ÉLOGE ACADÉMIQUE DU PROFESSEUR ALEXANDER HADDOW, MEMBRE HONORAIRE ETRANGER

par Pierre DUSTIN, Correspondant.

Au début de l'année 1976 s'éteignait près de Londres, diabétique, aveugle, amputé d'une jambe, mais s'intéressant jusqu'à la fin aux problèmes de la cancérologie, le Professeur Alexander Haddow, Fellow de la Royal Society, Membre Correspondant étranger de notre Compagnie depuis 1958, un des grands noms de la recherche sur le cancer.  Sa carrière a été retracée de façon magistrale par son élève, le Professeur F. Bergel qui a pu notamment disposer du manuscrit d'une autobiographie que le Professeur Haddow n'avait pu terniner, et auquel j'emprunterai de nombreuses informations sur le début de la carrière de Haddow. Le nom de celui-ci restera, comme celui du Professeur Farber que j'ai eu l'occasion d'évoquer jadis à cette tribune, attaché aux débuts de la chimiothérapie anticancéreuse, ainsi qu'au mode d'action des agents cancérigènes chimiques.

Alexander Haddow (Alex, comme l'appelaient tous ses collaborateurs) était né en 1907 en Ecosse dans un milieu modeste. Son père, fils de mineur, avait vu périr plusieurs de ses frères dans des accidents de travail. Ce n'est sans doute pas par hasard que Haddow  conscient des maladies qui frappaient les travailleurs des schistes  bitumeux et de l'industrie des huiles minérales dont lui avait parlé son père, s'intéressa très tôt à l'action cancérigène des goudrons. Son père était en politique très conservateur et tenait un petit commerce; il avait épousé une jeune femme de l'extrême nord de l'Ecosse, d'un tempérament beaucoup plus libéral. Le ménage, qui eut deux enfants, s'installa près du Firth of Forth, et le jeune Alex s'intéressa, enfant, à la flore de son pays natal, et prit goût à la Botanique pendant ses études. La Médecine l'attira semble-t-il par l'impression que lui avait faite son médecin traitant, lorsqu'il souffrit d'abord d'une scarlatine et plus tard d'une appendicite, aiguë qui lui fit connaître le fonctionnement, impressionnant pour un enfant, d'un hôpital. Il eut la douleur de perdre, peu après la Grande Guerre, son frère cadet, tué accidentellement, et peu de mois plus tard, sa mère. Il prit sans hésiter, et avec l'appui de son père, la décision d'apprendre la Médecine à l'Université d'Edinburgh. Pendant ses études, il continua à s'intéresser à la Botanique, tout en cultivant le dessin et apprenant le violon. Il exercera ses talents de peintre pendant toute sa vie jusqu'à l'obscurité finale de ses dernières années.

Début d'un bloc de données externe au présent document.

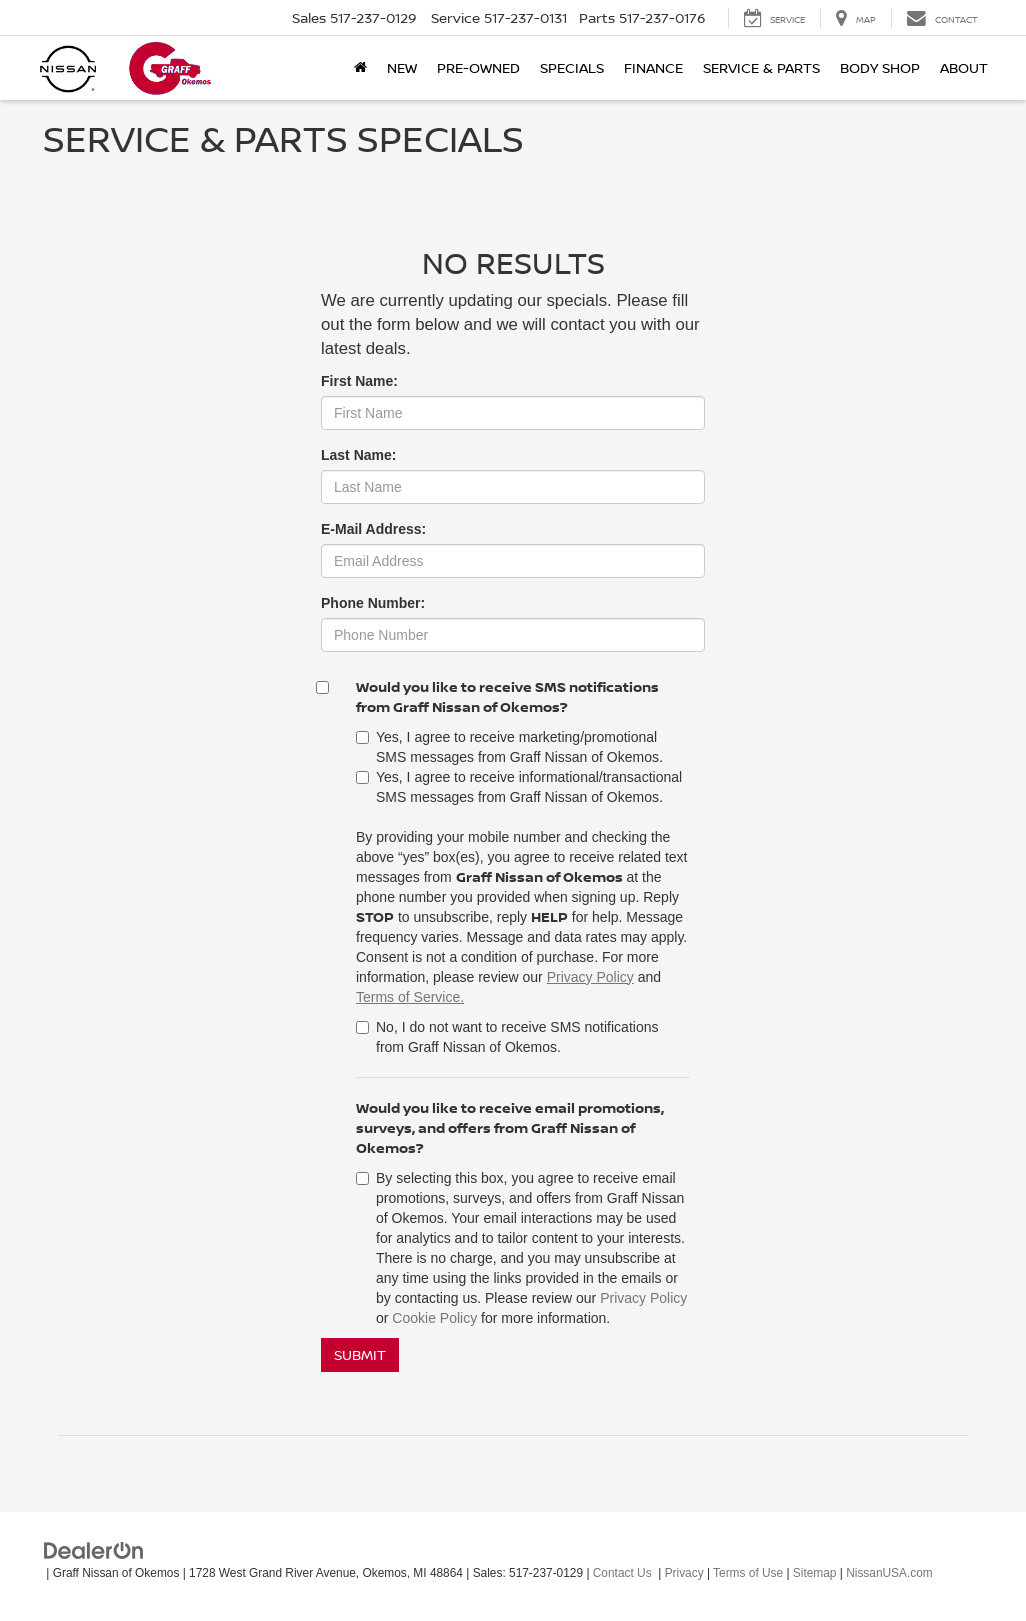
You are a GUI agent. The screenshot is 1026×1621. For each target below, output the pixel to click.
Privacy (684, 1573)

Déjà pendant ses études, le phénomène de la mitose, et les problèmes de la croissance cellulaire, l'avaient frappé, et est tout à fait remarquable qu'en dernière année de Médecine, en 1929, il ait écrit un assez long texte reprenant les notions de cette époque sur les néoplasmes. Cette revue nous est connue car à la fin de sa vie, dans un article publié alors qu'il était déjà touché par la cécité, il le reprit en le commentant brièvement. Ce texte montre une maturité de pensée remarquable chez un jeune médecin de 22 ans.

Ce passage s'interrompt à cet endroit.